BRUXELLES – Les institutions de l’Union européenne se préparent à une bataille au sujet de la Hongrie et d’un transfert controversé de 10 milliards d’euros (près de 11 milliards de dollars) de fonds à Budapest.
Le Parlement européen a décidé d’évaluer jeudi s’il fallait poursuivre la Commission européenne, l’organe exécutif de l’Union, en justice pour des allégations selon lesquelles elle aurait cédé au chantage du Premier ministre hongrois. Viktor Orbán afin d’obtenir son accord pour commencer les négociations d’adhésion avec l’Ukraine.
Le Parlement européen a pris cette décision par 345 voix contre 104 et a chargé son service juridique de préparer le terrain en vue d’un éventuel recours devant la plus haute juridiction de l’UE. Il souhaite vérifier si la Commission européenne a pris toutes les mesures « pour protéger les intérêts financiers de l’UE » dans ses relations avec M. Orbán. Selon eux, la Hongrie n’a pas respecté les règles de l’État de droit pour obtenir l’argent.
Le vote a suivi un débat houleux en plénière au cours duquel les législateurs des principaux groupes de centre-droit et de centre-gauche ont tous critiqué le président de la Commission européenne Ursula von der Leyen pour avoir fait en sorte que l’argent soit approuvé juste avant qu’Orbán ne s’abstienne de manière inattendue et cruciale lors du vote sur l’Ukraine lors d’un sommet en décembre.

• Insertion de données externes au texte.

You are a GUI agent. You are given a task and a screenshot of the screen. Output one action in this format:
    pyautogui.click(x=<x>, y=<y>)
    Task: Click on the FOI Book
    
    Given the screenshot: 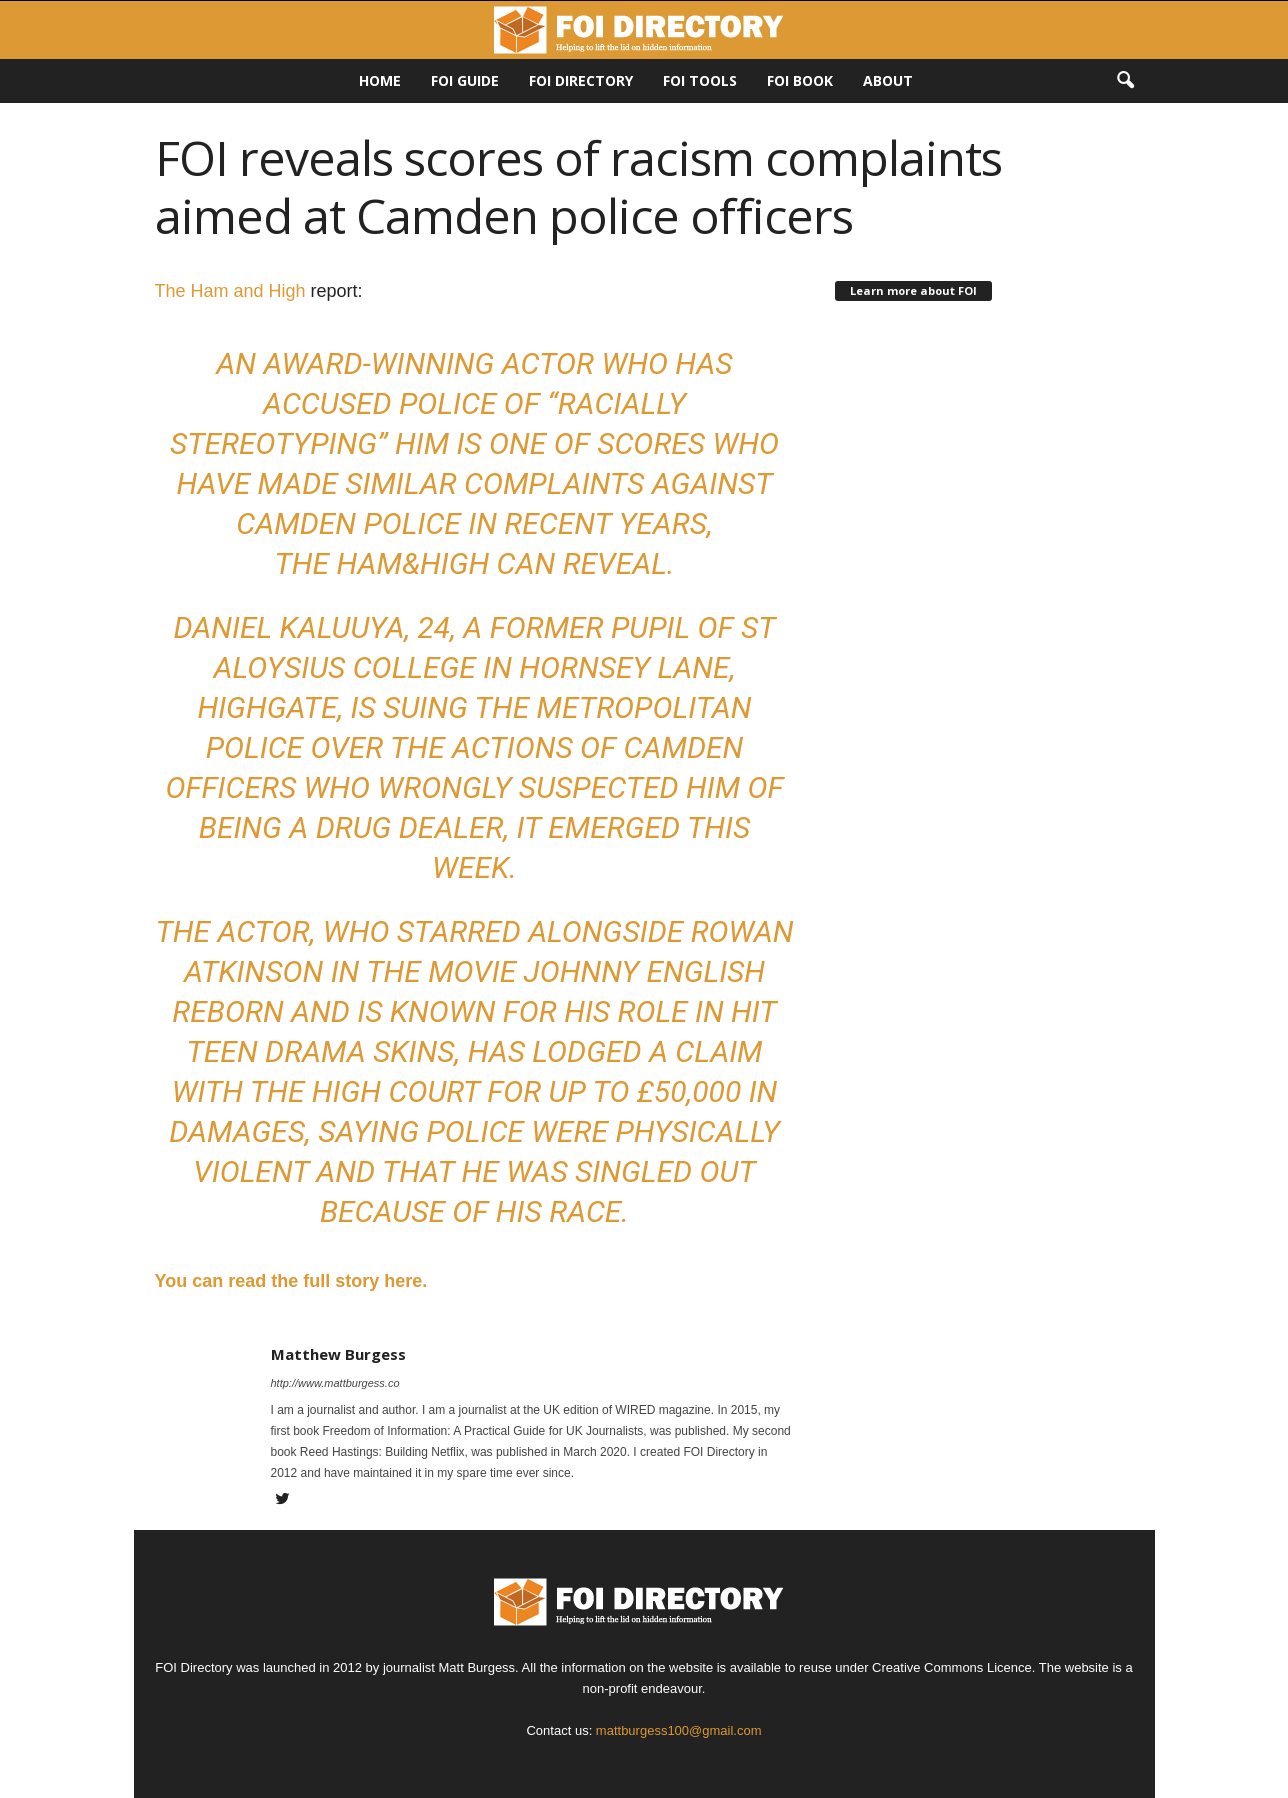 What is the action you would take?
    pyautogui.click(x=800, y=80)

Les fonds n’étaient censés être débloqués que si la Hongrie avait fait suffisamment d’efforts pour imposer des réformes de l’Etat de droit sur l’indépendance judiciaire et l’ingérence politique. Lors de la séance plénière de mercredi, Mme von der Leyen a déclaré que le pays avait pris des mesures pour mériter le déblocage des fonds.
Elle a déclaré que la Commission européenne n’avait pas d’autre choix que d’approuver les fonds et a fermement nié que les deux questions étaient liées.
« Ce sont les règles que nous avons tous acceptées », a-t-elle déclaré. « Nous les suivrons. C’est ce qui distingue l’État de droit du pouvoir arbitraire.
De nombreux parlementaires n’étaient cependant pas d’accord.
« Une fois de plus, le Parlement doit intervenir », a déclaré le rapporteur parlementaire Gwendoline Delbos-Corfield du groupe des Verts, se plaignant que la Commission européenne et les Etats membres « semblent heureux de donner carte blanche à Viktor Orbán pour poursuivre ses tactiques d’intimidation et ses attaques contre l’Etat de droit ».
L’UE bloque toujours environ 20 milliards d’euros (près de 22 milliards de dollars) de fonds pour des raisons similaires liées à l’Etat de droit, et le Parlement ne veut pas les voir devenir la proie d’une politique de la corde raide. Le 1er février, les dirigeants de l’UE tiendront un nouveau sommet, dans l’espoir d’approuver une aide financière de 50 milliards d’euros (près de 55 milliards de dollars) à l’Ukraine, que M. Orbán a bloquée lors du dernier sommet en décembre.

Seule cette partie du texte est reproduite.